Enter HORATIO and a Servant
HORATIO: What are they that would speak with me?
SERVANT: Sailors, sir: they say they have letters for you.
HORATIO: Let them come in.
I do not know from what part of the world
I should be greeted, if not from Lord Hamlet.
FIRST SAILOR: God bless you, sir.
HORATIO: Let him bless thee too.
FIRST SAILOR: He shall, sir, an't please him. There's a letter for you, sir; it comes from the ambassador that was bound for England; if your name be Horatio, as I am let to know it is.
HORATIO: [Reads] 'Horatio, when thou shalt have overlooked this, give these fellows some means to the king: they have letters for him. Ere we were two days old at sea, a pirate of very warlike appointment gave us chase. Finding ourselves too slow of sail, we put on a compelled valour, and in the grapple I boarded them: on the instant they got clear of our ship; so I alone became their prisoner. They have dealt with me like thieves of mercy: but they knew what they did; I am to do a good turn for them. Let the king have the letters I have sent; and repair thou to me with as much speed as thou wouldst fly death. I have words to speak in thine ear will make thee dumb; yet are they much too light for the bore of the matter. These good fellows will bring thee where I am. Rosencrantz and Guildenstern hold their course for England: of them I have much to tell thee. Farewell. 'He that thou knowest thine, HAMLET.'
Come, I will make you way for these your letters;
And do't the speedier, that you may direct me
To him from whom you brought them.
I'll note three things. First, how brazen Hamlet is to also send letters to the King. He is not returning to Denmark under cover of darkness to assassinate Claudius in his sleep. He's giving him fair warning, challenging him. But we'll see how that plays out in that other letter and leave it be for now.
Second, while getting captured by pirates effectively separates him from Rosencrantz&Guildensten and allows him to escape his English fate, the idea that the knew what they were doing and asked a favor of him is an odd loose end. What was this favor, and why isn't it mentioned again? A contrivance then, and easy enough to explain. He would have made his noble birth known and promised to pay some ransom. It's still strange, and if the letter wasn't addressed to Horatio, we might wonder if he's lying. Or is he covering his bases in case someone else spies the letter? After all, he does make allusions to other events he doesn't want to discuss on paper. This is left unresolved, just as it isn't clear how long Hamlet was gone from the realm. Personally, I like to think his incredible charisma made him the pirates' liege lord and that he plans to use them in a potential civil war, then reward them with lands and titles. Indeed, are these sailors delivering his letters some of those same pirates?
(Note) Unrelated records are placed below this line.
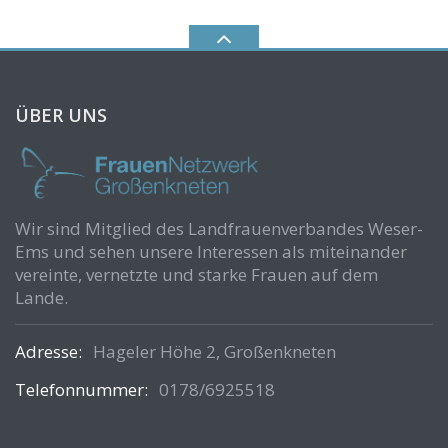
ÜBER UNS
Wir sind Mitglied des Landfrauenverbandes Weser-
Ems und sehen unsere Interessen als miteinander
vereinte, vernetzte und starke Frauen auf dem
Lande.
Adresse:
Hageler Höhe 2, Großenkneten
Telefonnummer:
0178/6925518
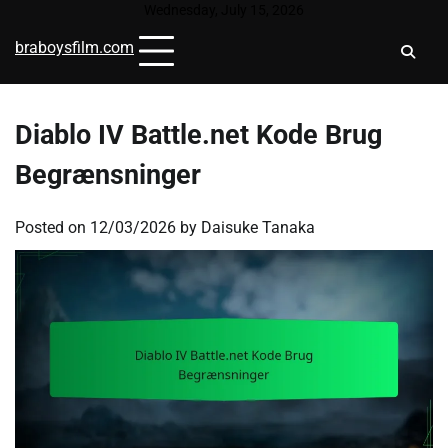
Skip
Wednesday, July 15, 2026
to
braboysfilm.com
content
Diablo IV Battle.net Kode Brug
Begrænsninger
Posted on
12/03/2026
by
Daisuke Tanaka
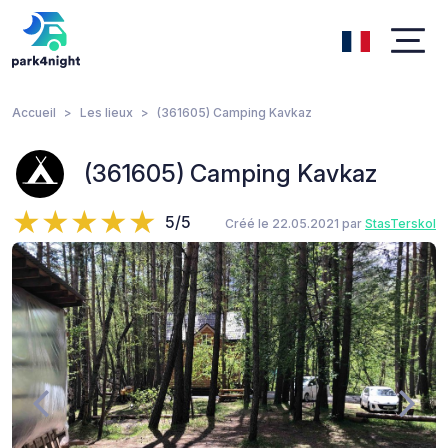
Accueil
Les lieux
(361605) Camping Kavkaz
(361605) Camping Kavkaz
5/5
Créé le 22.05.2021 par
StasTerskol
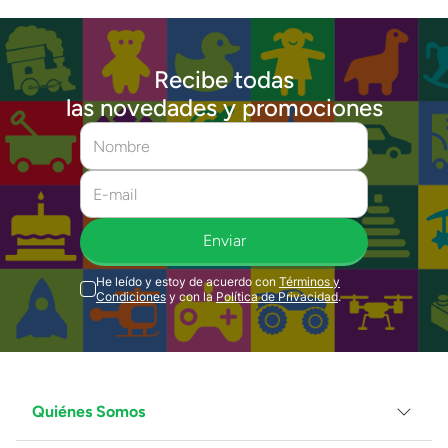
Recibe todas
las novedades y promociones
Enviar
He leído y estoy de acuerdo con
Términos y
Condiciones
y con la
Política de Privacidad
.
Quiénes Somos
Lastly, let's note that while Horatio keeps speaking in verse, Hamlet's letter is written in prose. On the one hand, it's part of the friendly familiarity he owes Horatio, while Horatio himself is maintaining an aloof distance between himself and the more common sailors. But might it also indicate some kind of naturalization of Hamlet while in pirate hands? Has he gone native and gotten used to a more common vernacular? And perhaps more germane to the plot, has his time with them hardened him and made him more of an action man, one that can finally take his revenge on Claudius?